After the sinking of the original Pride of Baltimore the Board of Directors of the non-profit company that operated Pride for the City were reluctant to build a replacement, but an outpouring of unsolicited financial support from the public forced the Board into going forward with a new ship. By late summer of 1986, plans for a replacement were under way. The ship was to be named Pride of Baltimore II and serve as a sailing memorial to the original Pride. She was to be another Baltimore Clipper topsail schooner that would continue the mission of the first ship. With an insurance payment of just under $500,000, a state grant of $1 million, and contributions from private citizens, students, corporations, and foundations of over $2.5 million, sufficient funds were available to build a new ship and endow an operating fund.

Construction and Service

Thomas Gillmer was once again commissioned as designer and supervising architect. Peter Boudreau, one of the builders and captains of the original vessel, was named as master shipwright and builder. Guided by the experience of the original Pride, the Board determined that this vessel could better fulfill the mission of Globe-trotting Ambassador that had evolved over the years if she was larger and had more cruising range both under sail and under power. It was also determined that Pride II would be licensed by the US Coast Guard as a subchapter "T" vessel approved for carrying passengers. With these guidelines in hand, designer Gillmer set out to create a new Pride that would look much like the original on the outside but have more contemporary amenities and safety features below deck.

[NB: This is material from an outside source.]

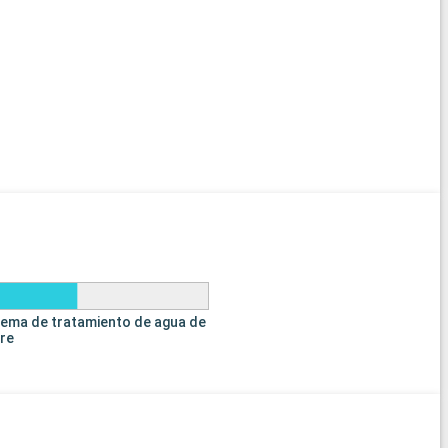
tema de tratamiento de agua de
tre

Like the original Pride, the Pride II is not a replica of a specific vessel, and, although it represents a type of vessel known as a Baltimore Clipper, it was built to contemporary standards for seaworthiness and comfort but like its predecessor, is a topsail schooner. On May 3, 1987, the keel was laid in Baltimore's Inner harbor, and Pride of Baltimore II soon began to take shape. The keel and all the other framing and planking materials were shaped out of Central American hardwoods from Belize. On this ship, modern power tools and techniques were used to speed construction. When onlookers periodically opined that "Them 19th century shipbuilders sure didn't use no kinda power tools," shipwright Leroy Suroski correctly pointed out, "They woulda if they woulda had 'em."[1] Built in the iconic Baltimore Clipper style Pride II has heavily raked masts, and has 10 sails, she carries two large gaff sails (one on a boom and one loose-footed), a main gaff topsail, three headsails, and a square topsail and flying topgallant on the foremast. Also rare on modern traditional sailing vessels, she flies studding sails (stun's'ls), additional sails set along the edge of the square topsail and the mainsail on temporary spars known as stun's'l booms. Additionally Pride II carries a very unusual sail known as a ring-tail, set like a studding sail it extends from the main boom to the main gaff.

On September 5, 2005, the Pride of Baltimore II suffered a complete dismasting while sailing in a squall in the Bay of Biscay off the coast of France. The ship returned to port under motor power for repairs.

Until 2010, the Pride of Baltimore II was owned by the citizens of the state of Maryland and operated by Pride of Baltimore, Inc., a private, nonprofit organization. Ownership was transferred to the ship's nonprofit operator with unanimous approval by Maryland's Board of Public Works on June 9, 2010.